Constructions imposantes, sur fond de rochers, de colonnes et de grottes dans des camaïeux gris et marron. Quelques accessoires s’invitent au fil de l’action : tête de bélier, vases, statues, voiles blancs. Décor sobre, voire austère, certes. Mais des éclairages sublimes, des jeux de lumière époustouflants ont de quoi solliciter notre imagination. Les acteurs de cette Aïda arborent des costumes très simples, taillés dans des matières brutes et primitives aux couleurs terre de Sienne, corail, beige et safran. Une sorte d’Afrique antique rustique, barbare, forte et violente. On est loin d’un opéra- péplum exotique et excessif, nappé de paillettes et un peu kitsch.

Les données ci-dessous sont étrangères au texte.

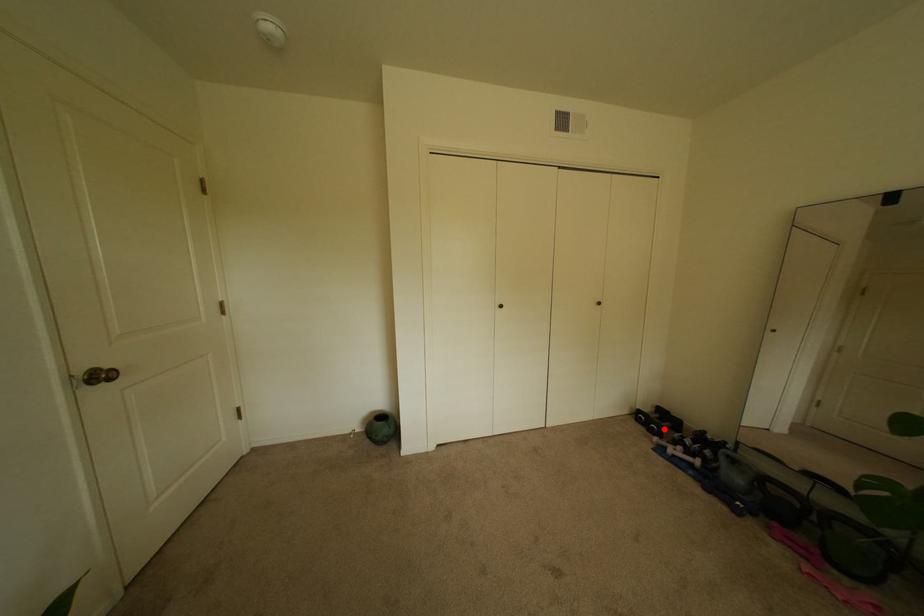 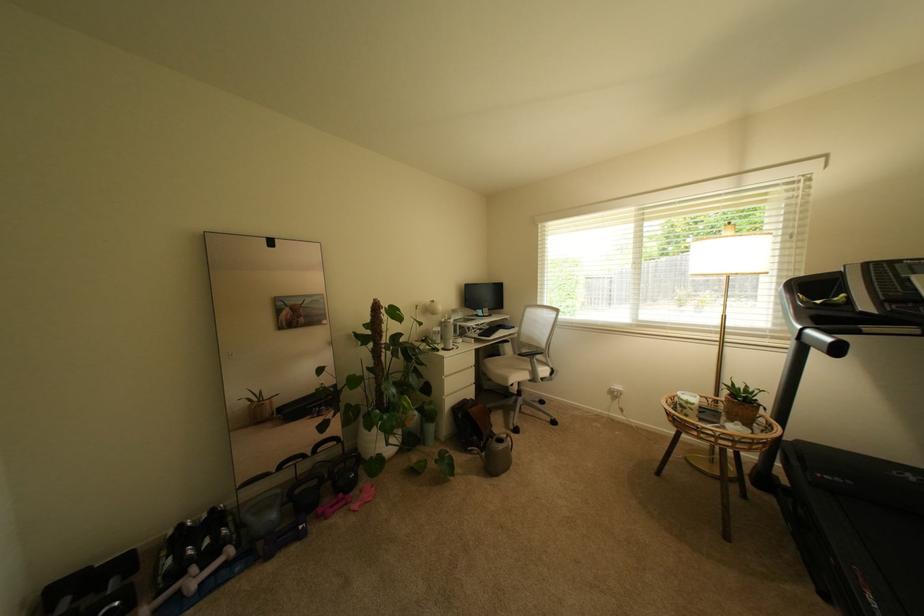 Question: I am providing you with two images of the same scene from different viewpoints. Image1 has a red point marked. In image2, the corresponding 3D location appears at what relative position? Reply with the corresponding letter.

Choices:
 (A) Closer
 (B) Farther

Answer: (A) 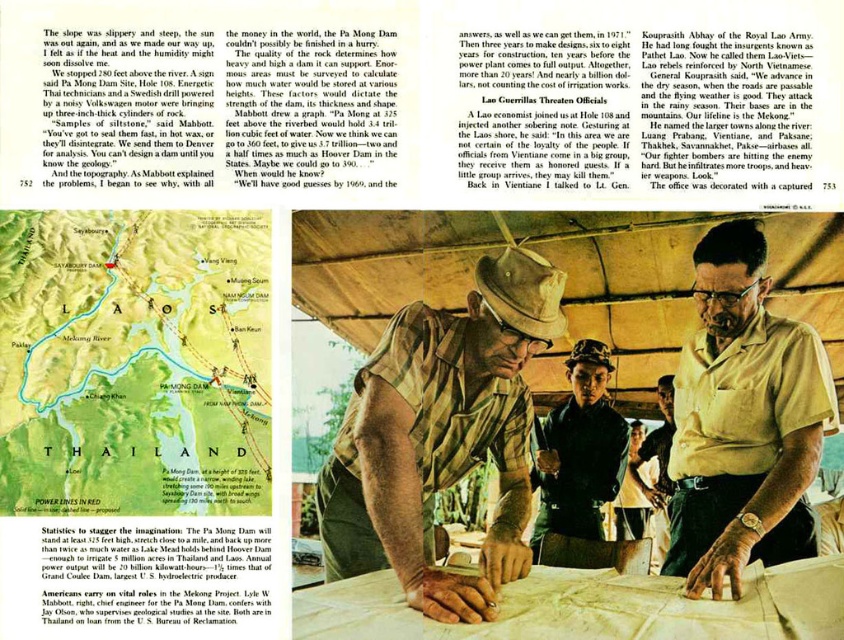 Question: Which object appears closest to the camera in this image?

Choices:
 (A) dark green uniform at center
 (B) khaki fabric shirt at center
 (C) green paper map at bottom left

Answer: (C)

Question: Which object is the closest to the dark green uniform at center?

Choices:
 (A) green paper map at bottom left
 (B) khaki fabric shirt at center

Answer: (B)

Question: Does green paper map at bottom left appear over tan shirt at center?

Choices:
 (A) no
 (B) yes

Answer: (B)

Question: Which object is the closest to the khaki fabric shirt at center?

Choices:
 (A) dark green uniform at center
 (B) green paper map at bottom left
 (C) tan shirt at center

Answer: (B)

Question: Can you confirm if khaki fabric shirt at center is smaller than tan shirt at center?

Choices:
 (A) yes
 (B) no

Answer: (B)

Question: Is green paper map at bottom left positioned behind khaki fabric shirt at center?

Choices:
 (A) no
 (B) yes

Answer: (A) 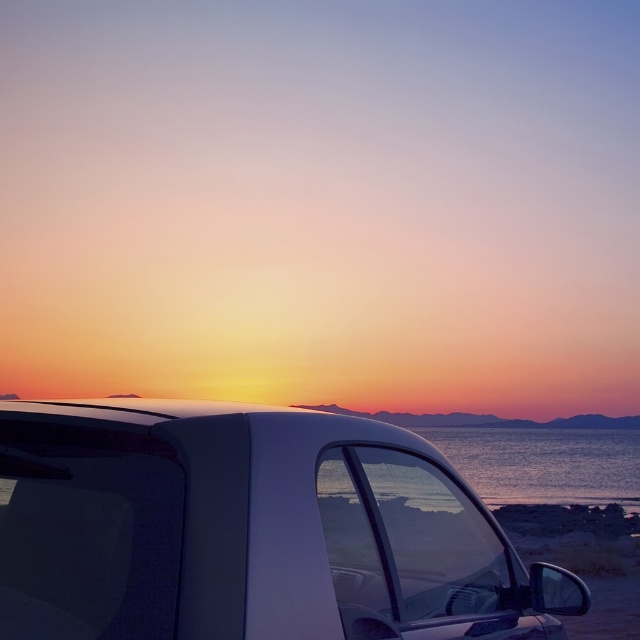 Where is `white glossy car at center`? The image size is (640, 640). white glossy car at center is located at coordinates (250, 529).

Which is behind, point (312, 448) or point (620, 486)?

The point (620, 486) is behind.

What do you see at coordinates (250, 529) in the screenshot?
I see `white glossy car at center` at bounding box center [250, 529].

At what (x,y) coordinates should I click in order to perform the action: click on white glossy car at center. Please return your answer as a coordinate pair (x, y). Image resolution: width=640 pixels, height=640 pixels. Looking at the image, I should click on (250, 529). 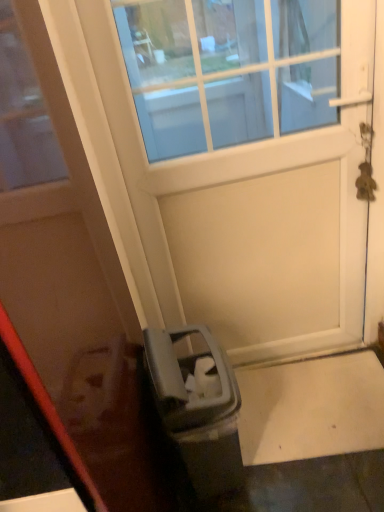 What is the approximate height of white matte door at center, which appears as the second door when viewed from the right?

white matte door at center, which appears as the second door when viewed from the right, is 1.37 meters tall.

Locate an element on the screen. Image resolution: width=384 pixels, height=512 pixels. white matte door at center, positioned as the 1th door in left-to-right order is located at coordinates (67, 285).

Measure the distance between point (56,153) and camera.

Point (56,153) and camera are 30.79 inches apart.

Describe the element at coordinates (67, 285) in the screenshot. The height and width of the screenshot is (512, 384). I see `white matte door at center, which appears as the second door when viewed from the right` at that location.

Describe the element at coordinates (244, 167) in the screenshot. I see `white matte door at center, which is counted as the 2th door, starting from the left` at that location.

Image resolution: width=384 pixels, height=512 pixels. I want to click on white matte door at center, which is the 1th door from right to left, so click(244, 167).

Image resolution: width=384 pixels, height=512 pixels. Identify the location of white matte door at center, positioned as the 1th door in left-to-right order. (67, 285).

Considering the relative positions of white matte door at center, which is the 1th door from right to left, and white matte door at center, which appears as the second door when viewed from the right, in the image provided, is white matte door at center, which is the 1th door from right to left, to the left of white matte door at center, which appears as the second door when viewed from the right, from the viewer's perspective?

In fact, white matte door at center, which is the 1th door from right to left, is to the right of white matte door at center, which appears as the second door when viewed from the right.

Considering their positions, is white matte door at center, which is the 1th door from right to left, located in front of or behind white matte door at center, which appears as the second door when viewed from the right?

Clearly, white matte door at center, which is the 1th door from right to left, is behind white matte door at center, which appears as the second door when viewed from the right.

Which point is more forward, (167, 208) or (59, 334)?

The point (59, 334) is in front.

From the image's perspective, between white matte door at center, which is the 1th door from right to left, and white matte door at center, which appears as the second door when viewed from the right, which one is located above?

white matte door at center, which is the 1th door from right to left.

From a real-world perspective, which object rests below the other?

From a 3D spatial view, white matte door at center, which is the 1th door from right to left, is below.

Between white matte door at center, which is the 1th door from right to left, and white matte door at center, positioned as the 1th door in left-to-right order, which one has larger width?

With larger width is white matte door at center, positioned as the 1th door in left-to-right order.

Who is shorter, white matte door at center, which is the 1th door from right to left, or white matte door at center, which appears as the second door when viewed from the right?

With less height is white matte door at center, which is the 1th door from right to left.

Does white matte door at center, which is the 1th door from right to left, have a larger size compared to white matte door at center, positioned as the 1th door in left-to-right order?

No.

Choose the correct answer: Is white matte door at center, which is the 1th door from right to left, inside white matte door at center, which appears as the second door when viewed from the right, or outside it?

white matte door at center, which is the 1th door from right to left, exists outside the volume of white matte door at center, which appears as the second door when viewed from the right.

Consider the image. Is white matte door at center, which is the 1th door from right to left, next to white matte door at center, which appears as the second door when viewed from the right, and touching it?

There is a gap between white matte door at center, which is the 1th door from right to left, and white matte door at center, which appears as the second door when viewed from the right.

Is white matte door at center, which is counted as the 2th door, starting from the left, oriented towards white matte door at center, positioned as the 1th door in left-to-right order?

No, white matte door at center, which is counted as the 2th door, starting from the left, is not oriented towards white matte door at center, positioned as the 1th door in left-to-right order.

How different are the orientations of white matte door at center, which is the 1th door from right to left, and white matte door at center, which appears as the second door when viewed from the right, in degrees?

There is a 2.27-degree angle between the facing directions of white matte door at center, which is the 1th door from right to left, and white matte door at center, which appears as the second door when viewed from the right.

Could you measure the distance between white matte door at center, which is counted as the 2th door, starting from the left, and white matte door at center, which appears as the second door when viewed from the right?

A distance of 30.33 inches exists between white matte door at center, which is counted as the 2th door, starting from the left, and white matte door at center, which appears as the second door when viewed from the right.

At what (x,y) coordinates should I click in order to perform the action: click on door to the left of white matte door at center, which is counted as the 2th door, starting from the left. Please return your answer as a coordinate pair (x, y). This screenshot has width=384, height=512. Looking at the image, I should click on (67, 285).

Based on the photo, does white matte door at center, positioned as the 1th door in left-to-right order, appear on the right side of white matte door at center, which is the 1th door from right to left?

No, white matte door at center, positioned as the 1th door in left-to-right order, is not to the right of white matte door at center, which is the 1th door from right to left.

Which object is closer to the camera, white matte door at center, which appears as the second door when viewed from the right, or white matte door at center, which is counted as the 2th door, starting from the left?

white matte door at center, which appears as the second door when viewed from the right, is more forward.

Is point (12, 110) in front of point (323, 256)?

That is True.

From the image's perspective, between white matte door at center, positioned as the 1th door in left-to-right order, and white matte door at center, which is counted as the 2th door, starting from the left, who is located below?

white matte door at center, positioned as the 1th door in left-to-right order.

From a real-world perspective, is white matte door at center, which appears as the second door when viewed from the right, beneath white matte door at center, which is the 1th door from right to left?

No, from a real-world perspective, white matte door at center, which appears as the second door when viewed from the right, is not below white matte door at center, which is the 1th door from right to left.

Can you confirm if white matte door at center, positioned as the 1th door in left-to-right order, is thinner than white matte door at center, which is the 1th door from right to left?

In fact, white matte door at center, positioned as the 1th door in left-to-right order, might be wider than white matte door at center, which is the 1th door from right to left.

From their relative heights in the image, would you say white matte door at center, positioned as the 1th door in left-to-right order, is taller or shorter than white matte door at center, which is the 1th door from right to left?

white matte door at center, positioned as the 1th door in left-to-right order, is taller than white matte door at center, which is the 1th door from right to left.

Consider the image. Between white matte door at center, which appears as the second door when viewed from the right, and white matte door at center, which is the 1th door from right to left, which one has smaller size?

white matte door at center, which is the 1th door from right to left, is smaller.

Choose the correct answer: Is white matte door at center, positioned as the 1th door in left-to-right order, inside white matte door at center, which is the 1th door from right to left, or outside it?

The correct answer is: outside.

Are white matte door at center, positioned as the 1th door in left-to-right order, and white matte door at center, which is the 1th door from right to left, far apart?

No, white matte door at center, positioned as the 1th door in left-to-right order, is in close proximity to white matte door at center, which is the 1th door from right to left.

Is white matte door at center, which appears as the second door when viewed from the right, facing away from white matte door at center, which is counted as the 2th door, starting from the left?

No, white matte door at center, which appears as the second door when viewed from the right, is not facing the opposite direction of white matte door at center, which is counted as the 2th door, starting from the left.

How many degrees apart are the facing directions of white matte door at center, positioned as the 1th door in left-to-right order, and white matte door at center, which is counted as the 2th door, starting from the left?

The facing directions of white matte door at center, positioned as the 1th door in left-to-right order, and white matte door at center, which is counted as the 2th door, starting from the left, are 2.27 degrees apart.

Identify the location of door to the left of white matte door at center, which is the 1th door from right to left. The height and width of the screenshot is (512, 384). (67, 285).

Locate an element on the screen. door that appears behind the white matte door at center, positioned as the 1th door in left-to-right order is located at coordinates (244, 167).

The image size is (384, 512). I want to click on door located on the left of white matte door at center, which is the 1th door from right to left, so click(67, 285).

 » Aïda fait souvent penser à un ouvrage en Technicolor, immense et spectaculaire, confie le maestro Paolo Arrivabeni, directeur musical de l’Opéra royal de Wallonie (qui dirigera Aïda pour la première fois de sa carrière). On oublie le côté intimiste, la délicatesse des protagonistes, tournant autour de trois personnages, les deux amants que la guerre sépare et que la mort réunit, et la femme jalouse, attachée à leur perte pour finir par maudire le sort. Le tout, sur fond des voix graves des hommes – prêtres ou rois – et de la raison d’Etat.  » Une histoire d’amour, donc, comme les aimait Verdi, tumultueuse, pleine de bruit et de fureur. C’est sans doute là le secret qui séduit depuis plus d’un siècle (la première représentation a eu lieu le 24 décembre 1871) le public de toutes les scènes du monde, applaudissant à l’une des plus belles oeuvres jamais composées par Giuseppe Verdi qui, contrairement à une légende, n’a pas inauguré l’Opéra du Caire (c’est une autre oeuvre de Verdi, Rigoletto, qui a été montée le 1er novembre 1869).

A Liège, une interprétation majuscule – dont beaucoup de nouveaux venus que l’on découvre avec joie – impose son savoir-faire. En tête, Aïda, portée au sublime par Isabelle Kabatu (en alternance avec Kristin Lewis). Grâce, force, ampleur, naturel dans les gestes, voilà une cantatrice qui ne joue pas son personnage mais l’habite et nous gorge d’émotions inoubliables. La soprano belge reste très attachée au personnage d’Aïda qui est, pour elle, le rôle des rôles.  » J’ai chanté Aïda des dizaines de fois, à La Scala de Milan, à New York, à Rome, à Berlin, à Huston, aux arènes de Vérone. Ce rôle me fait penser à ces meubles laqués japonais où l’on ajoute toujours une couche pour magnifier le résultat. Chaque expérience enrichit ma décision artistique et rend urgent mon engagement, mon besoin de le chanter. C’est un rôle qui m’accompagnera toute ma vie. Je l’ai chanté pour la première fois en 1994 et je ferai mes adieux avec Aïda. Pas avant 65 ans, j’ai une voix solide !  »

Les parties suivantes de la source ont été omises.